# Work instructions
Set down every entry exactly as given. Pictures are to be left out.
═════ Material shown ═════
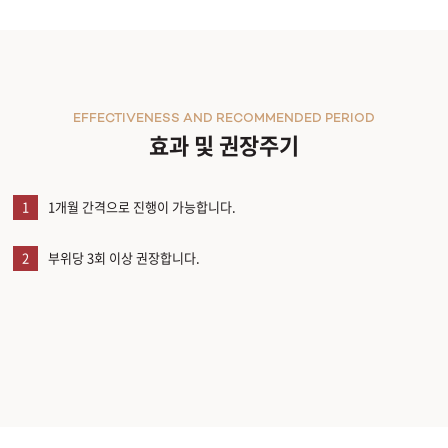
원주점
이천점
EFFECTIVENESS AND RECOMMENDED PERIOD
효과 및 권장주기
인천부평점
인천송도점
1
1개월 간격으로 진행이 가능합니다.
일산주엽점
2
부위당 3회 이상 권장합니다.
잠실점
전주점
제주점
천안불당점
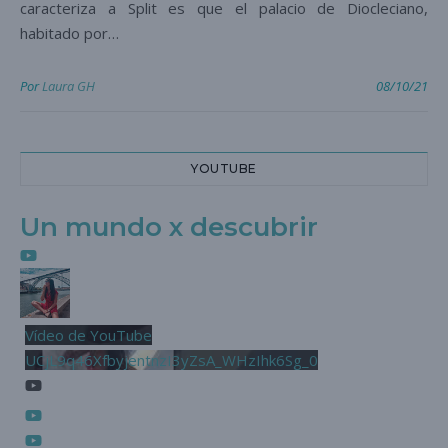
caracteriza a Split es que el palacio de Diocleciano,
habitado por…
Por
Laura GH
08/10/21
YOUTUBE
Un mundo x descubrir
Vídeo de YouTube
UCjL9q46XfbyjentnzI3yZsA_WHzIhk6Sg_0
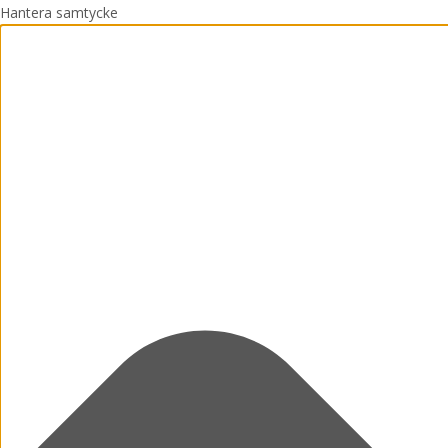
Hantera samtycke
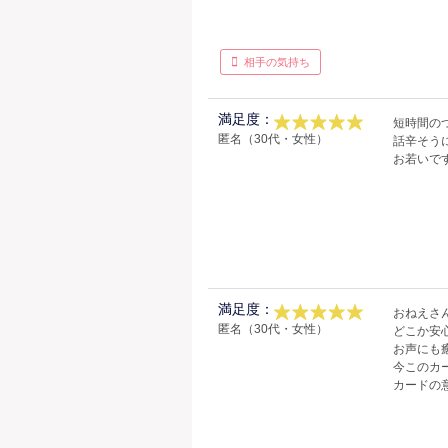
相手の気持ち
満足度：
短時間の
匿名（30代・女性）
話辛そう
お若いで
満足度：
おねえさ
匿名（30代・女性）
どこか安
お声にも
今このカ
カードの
═════
# Result
원주점
이천점
EFFECTIVENESS AND RECOMMENDED PERIOD
효과 및 권장주기
인천부평점
인천송도점
1
1개월 간격으로 진행이 가능합니다.
일산주엽점
2
부위당 3회 이상 권장합니다.
잠실점
전주점
제주점
천안불당점
caracteriza a Split es que el palacio de Diocleciano,
habitado por…
Por
Laura GH
08/10/21
YOUTUBE
Un mundo x descubrir
Vídeo de YouTube
UCjL9q46XfbyjentnzI3yZsA_WHzIhk6Sg_0
Hantera samtycke
相手の気持ち
満足度：
短時間の
匿名（30代・女性）
話辛そう
お若いで
満足度：
おねえさ
匿名（30代・女性）
どこか安
お声にも
今このカ
カードの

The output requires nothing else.